◆ **Task description**
Write out every entry below exactly as it appears. Pictures do not belong in the copy.

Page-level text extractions
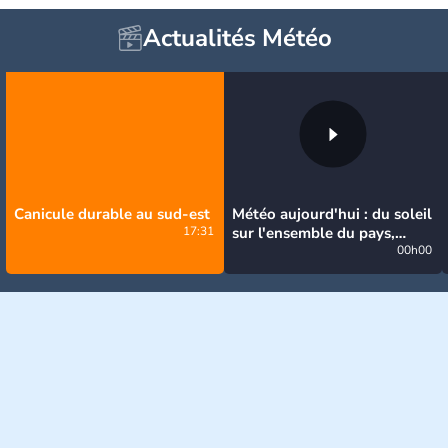
Actualités Météo
Canicule durable au sud-est
Météo aujourd'hui : du soleil
17:31
sur l'ensemble du pays,
jusqu'à 40°C au sud-est
00h00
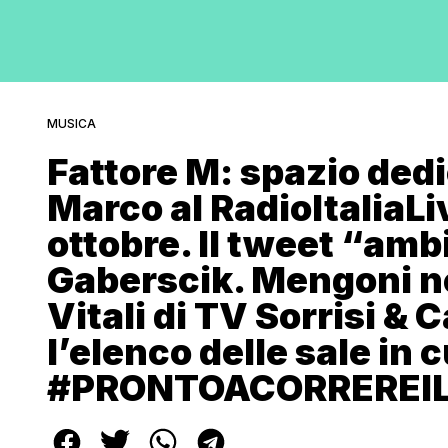
MUSICA
Fattore M: spazio ded
Marco al RadioItaliaLi
ottobre. Il tweet “amb
Gaberscik. Mengoni nel
Vitali di TV Sorrisi & 
l’elenco delle sale in 
#PRONTOACORREREIL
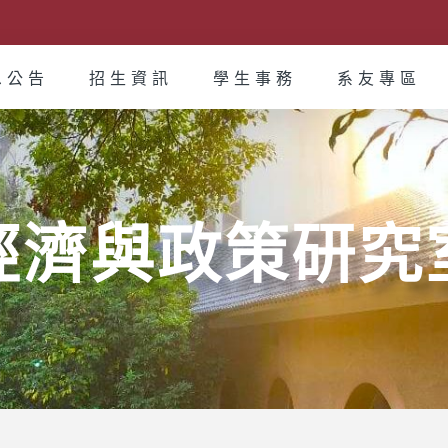
息公告
招生資訊
學生事務
系友專區
經濟與政策研究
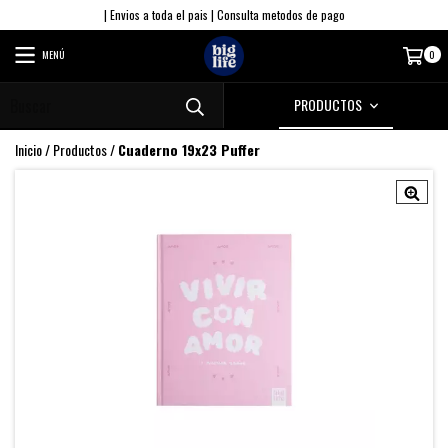
| Envios a toda el pais | Consulta metodos de pago
MENÚ
0
PRODUCTOS
Inicio
/
Productos
/
Cuaderno 19x23 Puffer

◆ **Output for this task**
Actualités Météo
Canicule durable au sud-est
Météo aujourd'hui : du soleil
17:31
sur l'ensemble du pays,
jusqu'à 40°C au sud-est
00h00
MUSICA
Fattore M: spazio ded
Marco al RadioItaliaLi
ottobre. Il tweet “amb
Gaberscik. Mengoni nel
Vitali di TV Sorrisi & 
l’elenco delle sale in 
#PRONTOACORREREIL
息公告
招生資訊
學生事務
系友專區
經濟與政策研究
| Envios a toda el pais | Consulta metodos de pago
MENÚ
0
PRODUCTOS
Inicio
/
Productos
/
Cuaderno 19x23 Puffer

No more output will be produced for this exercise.